The word "gestió" appears in some lines of the records below; state how many lines, and nothing else.

(Saved entries)
= = =
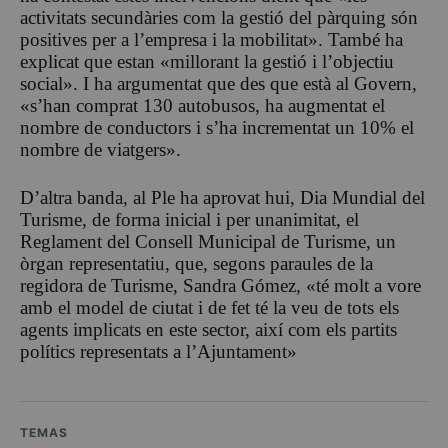
activitats secundàries com la gestió del pàrquing són
positives per a l’empresa i la mobilitat». També ha
explicat que estan «millorant la gestió i l’objectiu
social». I ha argumentat que des que està al Govern,
«s’han comprat 130 autobusos, ha augmentat el
nombre de conductors i s’ha incrementat un 10% el
nombre de viatgers».
D’altra banda, al Ple ha aprovat hui, Dia Mundial del
Turisme, de forma inicial i per unanimitat, el
Reglament del Consell Municipal de Turisme, un
òrgan representatiu, que, segons paraules de la
regidora de Turisme, Sandra Gómez, «té molt a vore
amb el model de ciutat i de fet té la veu de tots els
agents implicats en este sector, així com els partits
polítics representats a l’Ajuntament»
TEMAS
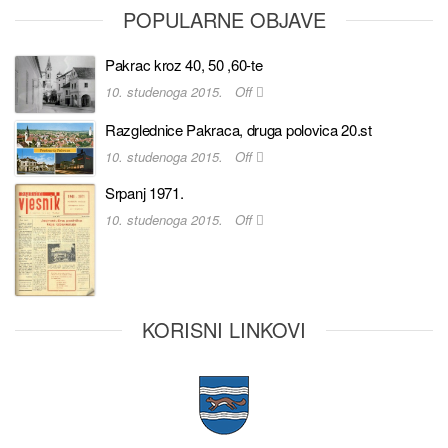
POPULARNE OBJAVE
Pakrac kroz 40, 50 ,60-te
10. studenoga 2015.
Off
Razglednice Pakraca, druga polovica 20.st
10. studenoga 2015.
Off
Srpanj 1971.
10. studenoga 2015.
Off
KORISNI LINKOVI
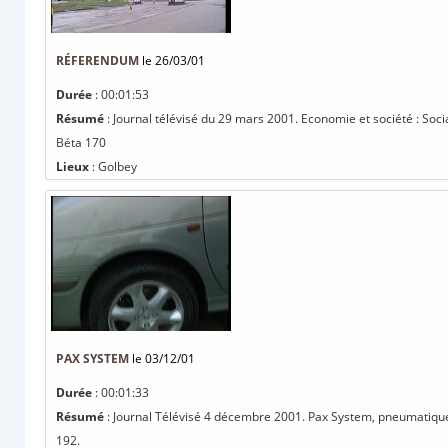
RÉFERENDUM
le 26/03/01
Durée
: 00:01:53
Résumé
: Journal télévisé du 29 mars 2001. Economie et société : Soci
Béta 170
Lieux
: Golbey
PAX SYSTEM
le 03/12/01
Durée
: 00:01:33
Résumé
: Journal Télévisé 4 décembre 2001. Pax System, pneumatique, q
192.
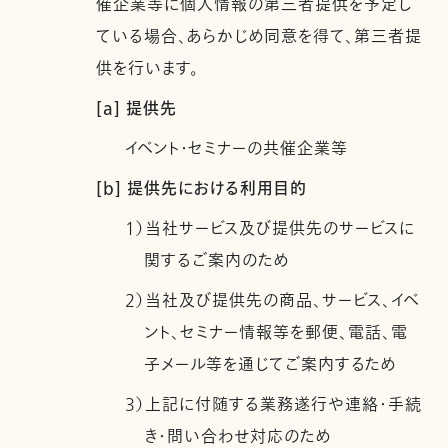
催企業等に個人情報の第三者提供を予定し
ている場合、あらかじめ同意を得て、第三者提
供を行います。
[a] 提供先
イベント・セミナーの共催企業等
[b] 提供先における利用目的
1）当社サービス及び提供先のサービスに
関するご案内のため
2）当社及び提供先の商品、サービス、イベ
ント、セミナー情報等を郵便、電話、電
子メール等を通じてご案内するため
3）上記に付随する業務遂行や連絡・手続
き・問い合わせ対応のため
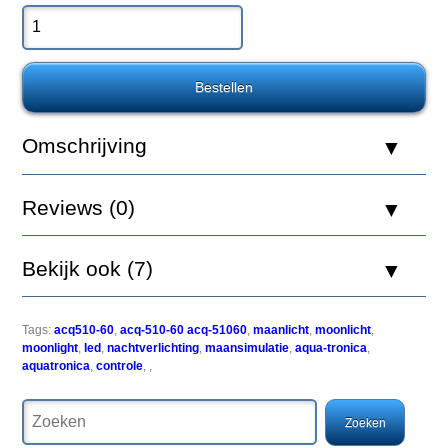
60
Moon
Light
Led
Omschrijving
De
Aquatronica
Light
Reviews (0)
familie
biedt
een
Bekijk ook (7)
scala
van
producten
gewijd
Tags:
acq510-60
,
acq-510-60 acq-51060
,
maanlicht
,
moonlicht
,
aan
moonlight
,
led
,
nachtverlichting
,
maansimulatie
,
aqua-tronica
,
verlichting.
aquatronica
,
controle
,
,
Een
van
de
belangrijkste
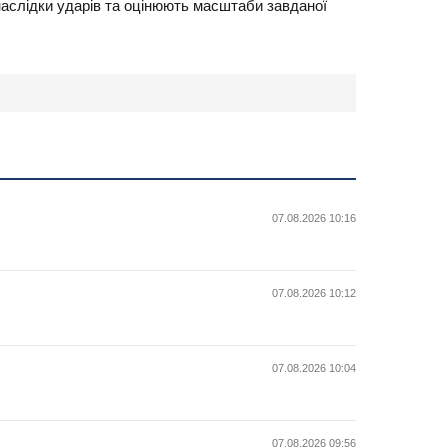
наслідки ударів та оцінюють масштаби завданої
07.08.2026 10:16
07.08.2026 10:12
07.08.2026 10:04
07.08.2026 09:56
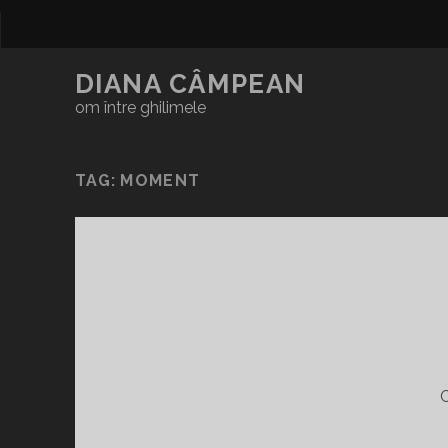
DIANA CÂMPEAN
om între ghilimele
TAG:
MOMENT
C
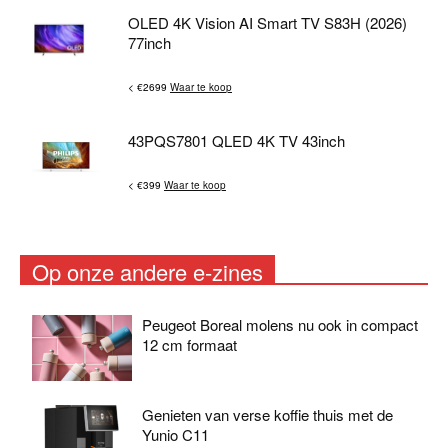
OLED 4K Vision AI Smart TV S83H (2026)
77inch
< €2699
Waar te koop
43PQS7801 QLED 4K TV 43inch
< €399
Waar te koop
Op onze andere e-zines
Peugeot Boreal molens nu ook in compact
12 cm formaat
Genieten van verse koffie thuis met de
Yunio C11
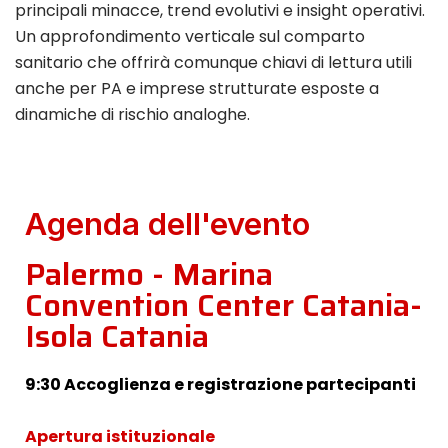
principali minacce, trend evolutivi e insight operativi.
Un approfondimento verticale sul comparto
sanitario che offrirà comunque chiavi di lettura utili
anche per PA e imprese strutturate esposte a
dinamiche di rischio analoghe.
Agenda dell'evento
Palermo - Marina
Convention Center Catania-
Isola Catania
9:30 Accoglienza e registrazione partecipanti
Apertura istituzionale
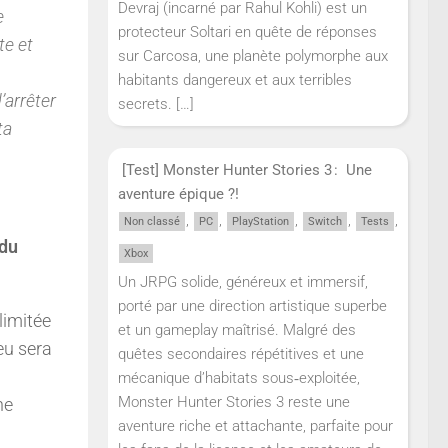
Devraj (incarné par Rahul Kohli) est un
e
protecteur Soltari en quête de réponses
te et
sur Carcosa, une planète polymorphe aux
habitants dangereux et aux terribles
’arrêter
secrets.
[…]
ta
[Test] Monster Hunter Stories 3 : Une
aventure épique ?!
,
,
,
,
,
Non classé
PC
PlayStation
Switch
Tests
 du
Xbox
Un JRPG solide, généreux et immersif,
porté par une direction artistique superbe
limitée
et un gameplay maîtrisé. Malgré des
eu sera
quêtes secondaires répétitives et une
mécanique d’habitats sous‑exploitée,
Monster Hunter Stories 3 reste une
ne
aventure riche et attachante, parfaite pour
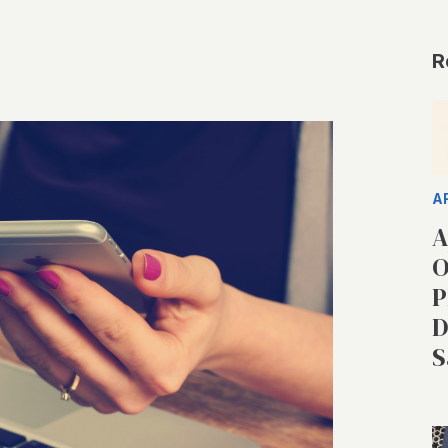
R
A
A
O
P
D
S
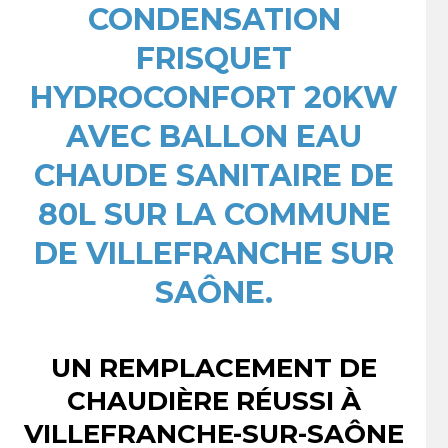
CONDENSATION
FRISQUET
HYDROCONFORT 20KW
AVEC BALLON EAU
CHAUDE SANITAIRE DE
80L SUR LA COMMUNE
DE VILLEFRANCHE SUR
SAÔNE.
UN REMPLACEMENT DE
CHAUDIÈRE RÉUSSI À
VILLEFRANCHE-SUR-SAÔNE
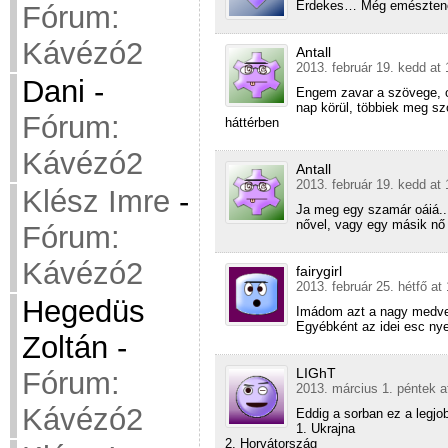
Érdekes… Még emészten
Fórum:
Kávézó2
Antall
2013. február 19. kedd at 
Dani
-
Engem zavar a szövege, ol
nap körül, többiek meg sz
Fórum:
háttérben
Kávézó2
Antall
2013. február 19. kedd at 
Klész Imre
-
Ja meg egy szamár oáiá..
nővel, vagy egy másik nő 
Fórum:
Kávézó2
fairygirl
2013. február 25. hétfő at
Hegedüs
Imádom azt a nagy medve n
Egyébként az idei esc nye
Zoltán
-
LIGhT
Fórum:
2013. március 1. péntek a
Kávézó2
Eddig a sorban ez a legjo
1. Ukrajna
2. Horvátország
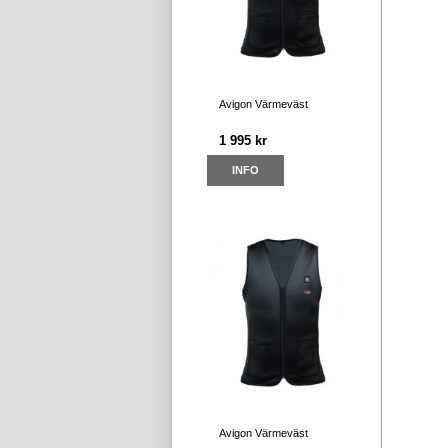
Avigon Värmeväst
1 995 kr
INFO
Avigon Värmeväst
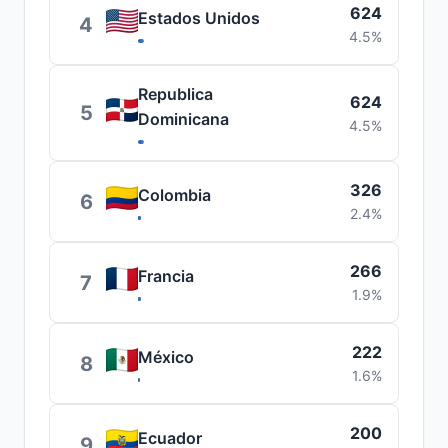
624
Estados Unidos
4
4.5%
Republica
624
5
Dominicana
4.5%
326
Colombia
6
2.4%
266
Francia
7
1.9%
222
México
8
1.6%
200
Ecuador
9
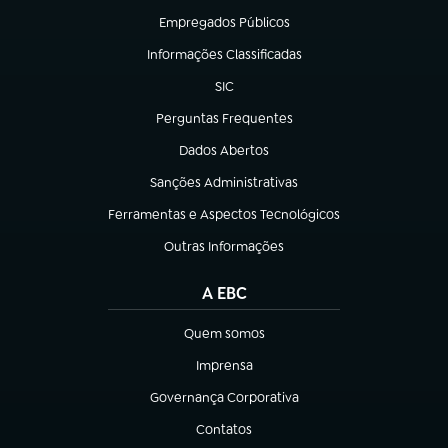
Empregados Públicos
(abre em nova aba)
Informações Classificadas
(abre em nova aba)
SIC
(abre em nova aba)
Perguntas Frequentes
(abre em nova aba)
Dados Abertos
(abre em nova aba)
Sanções Administrativas
(abre em nova aba)
Ferramentas e Aspectos Tecnológicos
(abre em nova aba)
Outras Informações
(abre em nova aba)
A EBC
Quem somos
(abre em nova aba)
Imprensa
(abre em nova aba)
Governança Corporativa
(abre em nova aba)
Contatos
(abre em nova aba)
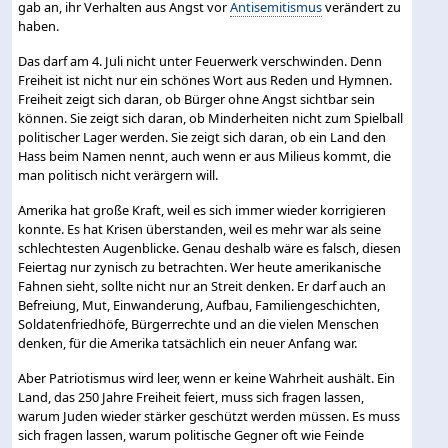
gab an, ihr Verhalten aus Angst vor
Antisemitismus
verändert zu
haben.
Das darf am 4. Juli nicht unter Feuerwerk verschwinden. Denn
Freiheit ist nicht nur ein schönes Wort aus Reden und Hymnen.
Freiheit zeigt sich daran, ob Bürger ohne Angst sichtbar sein
können. Sie zeigt sich daran, ob Minderheiten nicht zum Spielball
politischer Lager werden. Sie zeigt sich daran, ob ein Land den
Hass beim Namen nennt, auch wenn er aus Milieus kommt, die
man politisch nicht verärgern will.
Amerika hat große Kraft, weil es sich immer wieder korrigieren
konnte. Es hat Krisen überstanden, weil es mehr war als seine
schlechtesten Augenblicke. Genau deshalb wäre es falsch, diesen
Feiertag nur zynisch zu betrachten. Wer heute amerikanische
Fahnen sieht, sollte nicht nur an Streit denken. Er darf auch an
Befreiung, Mut, Einwanderung, Aufbau, Familiengeschichten,
Soldatenfriedhöfe, Bürgerrechte und an die vielen Menschen
denken, für die Amerika tatsächlich ein neuer Anfang war.
Aber Patriotismus wird leer, wenn er keine Wahrheit aushält. Ein
Land, das 250 Jahre Freiheit feiert, muss sich fragen lassen,
warum Juden wieder stärker geschützt werden müssen. Es muss
sich fragen lassen, warum politische Gegner oft wie Feinde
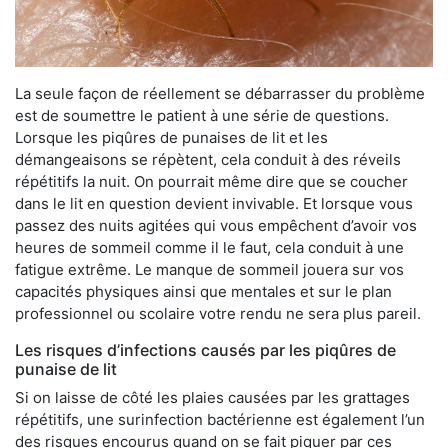
La seule façon de réellement se débarrasser du problème
est de soumettre le patient à une série de questions.
Lorsque les piqûres de punaises de lit et les
démangeaisons se répètent, cela conduit à des réveils
répétitifs la nuit. On pourrait même dire que se coucher
dans le lit en question devient invivable. Et lorsque vous
passez des nuits agitées qui vous empêchent d’avoir vos
heures de sommeil comme il le faut, cela conduit à une
fatigue extrême. Le manque de sommeil jouera sur vos
capacités physiques ainsi que mentales et sur le plan
professionnel ou scolaire votre rendu ne sera plus pareil.
Les risques d’infections causés par les piqûres de
punaise de lit
Si on laisse de côté les plaies causées par les grattages
répétitifs, une surinfection bactérienne est également l’un
des risques encourus quand on se fait piquer par ces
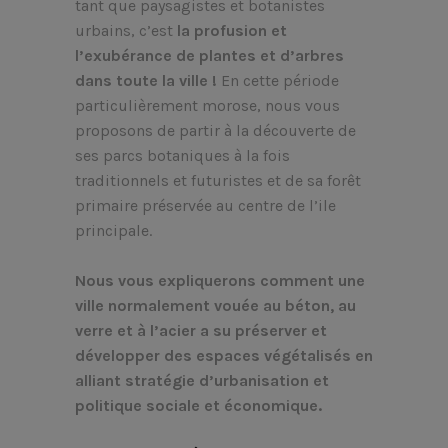
tant que paysagistes et botanistes
urbains, c’est
la profusion et
l’exubérance de plantes et d’arbres
dans toute la ville !
En cette période
particulièrement morose, nous vous
proposons de partir à la découverte de
ses parcs botaniques à la fois
traditionnels et futuristes et de sa forêt
primaire préservée au centre de l’ile
principale.
Nous vous expliquerons comment une
ville normalement vouée au béton, au
verre et à l’acier a su préserver et
développer des espaces végétalisés en
alliant stratégie d’urbanisation et
politique sociale et économique.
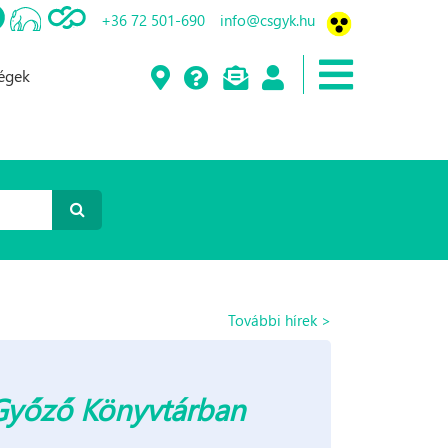
+36 72 501-690
info@csgyk.hu
ségek
További hírek >
Győző Könyvtárban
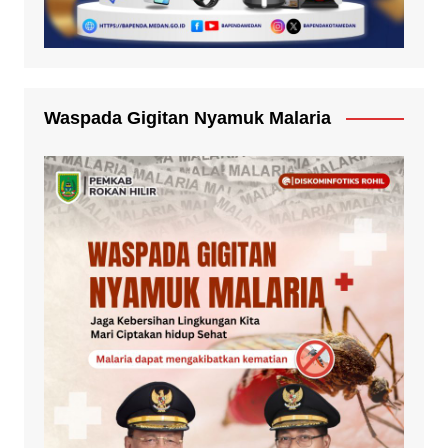
Waspada Gigitan Nyamuk Malaria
= = =
Written response >> 2